*Record excerpts*.
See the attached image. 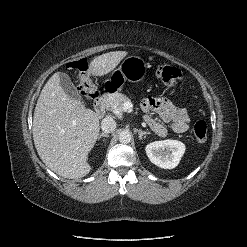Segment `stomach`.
Returning <instances> with one entry per match:
<instances>
[{
    "instance_id": "0dacf381",
    "label": "stomach",
    "mask_w": 247,
    "mask_h": 247,
    "mask_svg": "<svg viewBox=\"0 0 247 247\" xmlns=\"http://www.w3.org/2000/svg\"><path fill=\"white\" fill-rule=\"evenodd\" d=\"M148 64L139 56L126 57L107 81L106 88L111 91L120 90L124 82H139L145 78Z\"/></svg>"
}]
</instances>
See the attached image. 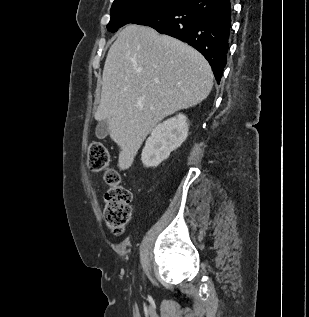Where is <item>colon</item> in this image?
Returning a JSON list of instances; mask_svg holds the SVG:
<instances>
[{"label":"colon","mask_w":309,"mask_h":317,"mask_svg":"<svg viewBox=\"0 0 309 317\" xmlns=\"http://www.w3.org/2000/svg\"><path fill=\"white\" fill-rule=\"evenodd\" d=\"M110 157L106 146L93 141L88 146L87 166L93 172L104 171V179L108 185L105 192L104 220L114 232L123 231L131 218V193L122 184L121 175L109 167Z\"/></svg>","instance_id":"colon-1"}]
</instances>
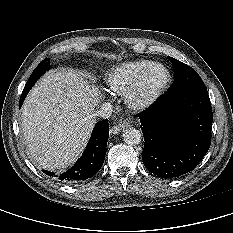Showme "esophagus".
Returning <instances> with one entry per match:
<instances>
[{"instance_id": "obj_1", "label": "esophagus", "mask_w": 233, "mask_h": 233, "mask_svg": "<svg viewBox=\"0 0 233 233\" xmlns=\"http://www.w3.org/2000/svg\"><path fill=\"white\" fill-rule=\"evenodd\" d=\"M130 126L129 123L126 120H122L119 123H117L112 129L111 133L117 134L120 130Z\"/></svg>"}]
</instances>
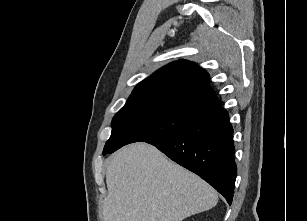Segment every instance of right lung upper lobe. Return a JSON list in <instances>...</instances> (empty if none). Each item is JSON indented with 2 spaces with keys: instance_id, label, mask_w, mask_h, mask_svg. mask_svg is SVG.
<instances>
[{
  "instance_id": "obj_1",
  "label": "right lung upper lobe",
  "mask_w": 307,
  "mask_h": 221,
  "mask_svg": "<svg viewBox=\"0 0 307 221\" xmlns=\"http://www.w3.org/2000/svg\"><path fill=\"white\" fill-rule=\"evenodd\" d=\"M209 74L196 64L172 62L141 81L127 102L140 100L179 101L213 109L221 102L209 86Z\"/></svg>"
}]
</instances>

*Task instructions*. Exactly the lines from the one holding "Segment every instance" through the last line of the entries must be set down, with nothing added and no pictures.

*Solution for this problem*.
Segment every instance of right lung upper lobe. Return a JSON list in <instances>...</instances> (empty if none). Each item is JSON indented with 2 spaces with keys: instance_id, label, mask_w, mask_h, mask_svg. mask_svg is SVG.
<instances>
[{
  "instance_id": "obj_1",
  "label": "right lung upper lobe",
  "mask_w": 307,
  "mask_h": 221,
  "mask_svg": "<svg viewBox=\"0 0 307 221\" xmlns=\"http://www.w3.org/2000/svg\"><path fill=\"white\" fill-rule=\"evenodd\" d=\"M209 74L196 64L172 62L141 81L127 102L140 100L179 101L213 109L221 102L209 86Z\"/></svg>"
}]
</instances>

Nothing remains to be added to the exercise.